• **What is needed**
Check each line of the listing for the string "screenshot", count the lines that have it, and answer with that number only.

-------- Exercise data

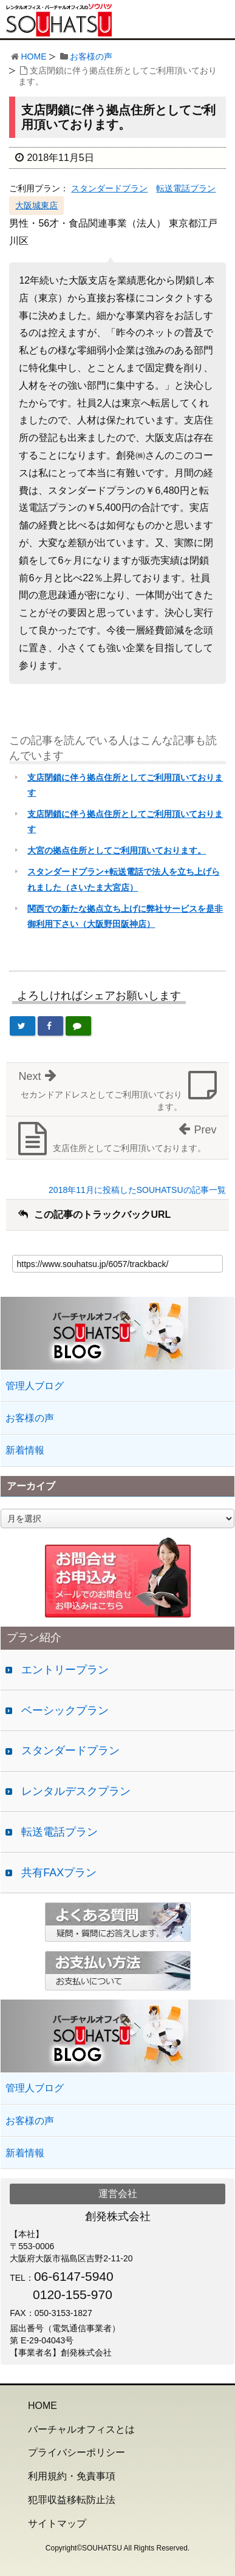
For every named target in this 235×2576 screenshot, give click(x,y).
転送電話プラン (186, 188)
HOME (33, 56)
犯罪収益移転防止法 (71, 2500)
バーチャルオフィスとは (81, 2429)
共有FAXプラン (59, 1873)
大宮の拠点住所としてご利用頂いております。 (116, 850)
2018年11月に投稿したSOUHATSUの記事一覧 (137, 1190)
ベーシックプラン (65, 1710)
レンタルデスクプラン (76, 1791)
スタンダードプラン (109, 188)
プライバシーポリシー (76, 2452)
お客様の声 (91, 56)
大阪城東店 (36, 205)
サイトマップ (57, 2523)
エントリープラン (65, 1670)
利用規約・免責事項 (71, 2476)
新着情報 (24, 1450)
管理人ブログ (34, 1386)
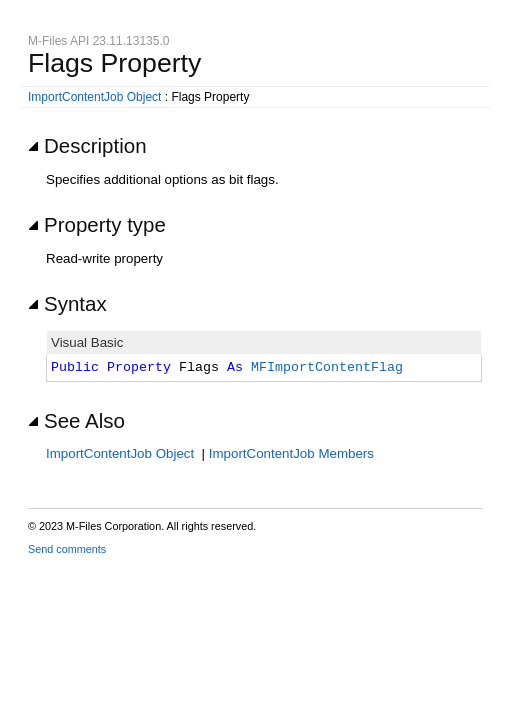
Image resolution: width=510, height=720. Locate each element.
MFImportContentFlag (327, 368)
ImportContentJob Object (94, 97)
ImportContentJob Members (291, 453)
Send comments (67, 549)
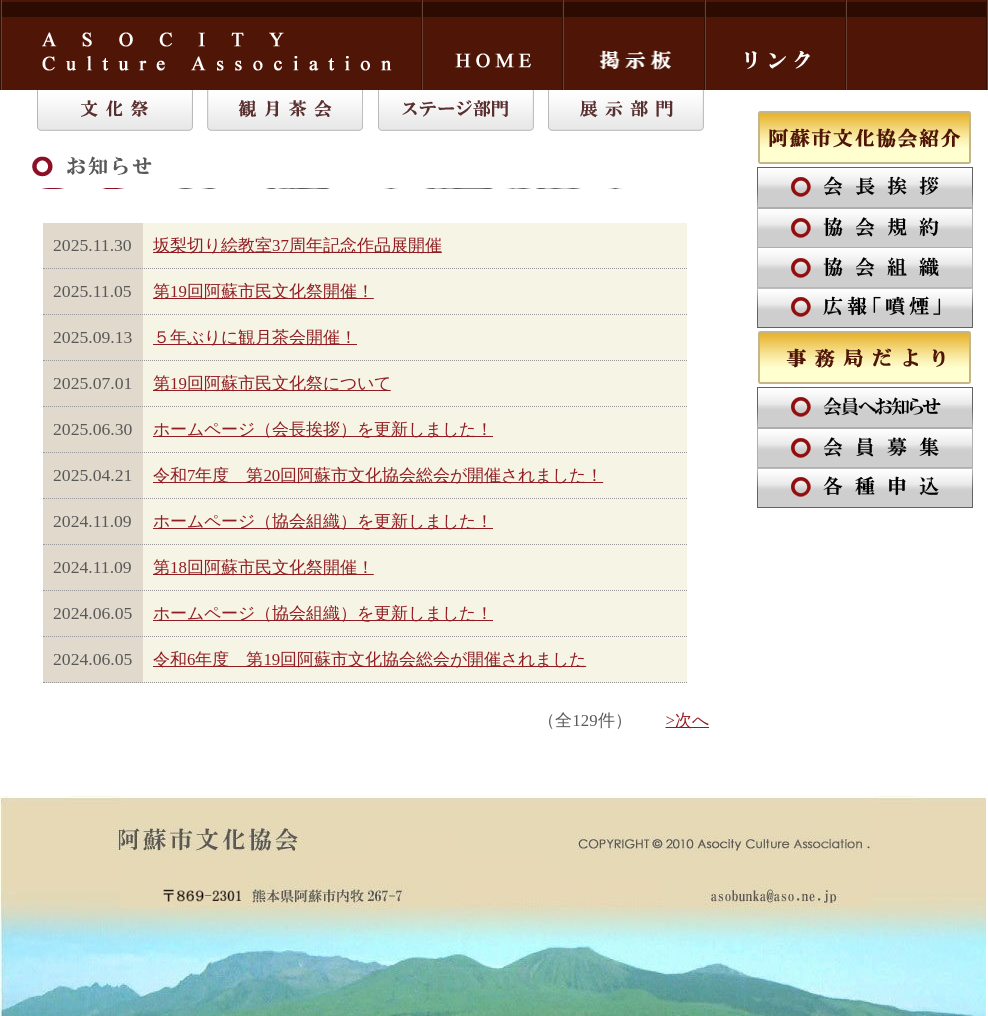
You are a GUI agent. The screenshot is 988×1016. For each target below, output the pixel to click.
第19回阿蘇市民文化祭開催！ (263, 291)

----------------

• **Completed exercise**
2